◆ **WORK INSTRUCTIONS**
In duplicating the lines below, keep every word unchanged and drop the pictures.

◆ **TASK INPUT**
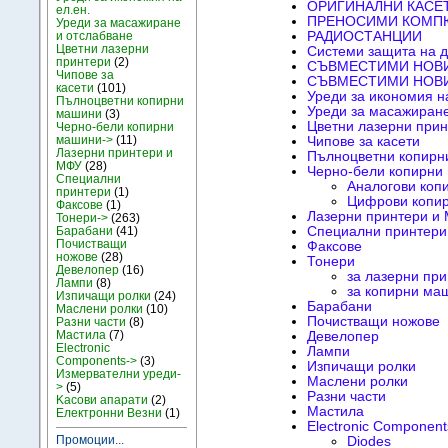
ОРИГИНАЛНИ КАСЕТ
ел.ен.
ПРЕНОСИМИ КОМП
Уреди за масажиране
и отслабване
РАДИОСТАНЦИИ
Цветни лазерни
Системи защита на 
принтери
(2)
СЪВМЕСТИМИ НОВИ
Чипове за
СЪВМЕСТИМИ НОВИ
касети
(101)
Уреди за икономия на
Пълноцветни копирни
Уреди за масажиране
машини
(3)
Цветни лазерни прин
Черно-бели копирни
машини->
(11)
Чипове за касети
Лазерни принтери и
Пълноцветни копирн
МФУ
(28)
Черно-бели копирни
Специални
Аналогови коп
принтери
(1)
Цифрови копи
Факсове
(1)
Лазерни принтери и
Тонери->
(263)
Барабани
(41)
Специални принтери
Почистващи
Факсове
ножове
(28)
Тонери
Девелопер
(16)
за лазерни пр
Лампи
(8)
за копирни ма
Изпичащи ролки
(24)
Барабани
Маслени ролки
(10)
Почистващи ножове
Разни части
(8)
Мастила
(7)
Девелопер
Electronic
Лампи
Components->
(3)
Изпичащи ролки
Измервателни уреди-
Маслени ролки
>
(5)
Разни части
Kасови апарати
(2)
Мастила
Електронни Везни
(1)
Electronic Component
Промоции...
Diodes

◆ **WRITTEN SOLUTION**
ОРИГИНАЛНИ КАСЕТ
ел.ен.
ПРЕНОСИМИ КОМП
Уреди за масажиране
и отслабване
РАДИОСТАНЦИИ
Цветни лазерни
Системи защита на 
принтери
(2)
СЪВМЕСТИМИ НОВИ
Чипове за
СЪВМЕСТИМИ НОВИ
касети
(101)
Уреди за икономия на
Пълноцветни копирни
Уреди за масажиране
машини
(3)
Цветни лазерни прин
Черно-бели копирни
машини->
(11)
Чипове за касети
Лазерни принтери и
Пълноцветни копирн
МФУ
(28)
Черно-бели копирни
Специални
Аналогови коп
принтери
(1)
Цифрови копи
Факсове
(1)
Лазерни принтери и
Тонери->
(263)
Барабани
(41)
Специални принтери
Почистващи
Факсове
ножове
(28)
Тонери
Девелопер
(16)
за лазерни пр
Лампи
(8)
за копирни ма
Изпичащи ролки
(24)
Барабани
Маслени ролки
(10)
Почистващи ножове
Разни части
(8)
Мастила
(7)
Девелопер
Electronic
Лампи
Components->
(3)
Изпичащи ролки
Измервателни уреди-
Маслени ролки
>
(5)
Разни части
Kасови апарати
(2)
Мастила
Електронни Везни
(1)
Electronic Component
Промоции...
Diodes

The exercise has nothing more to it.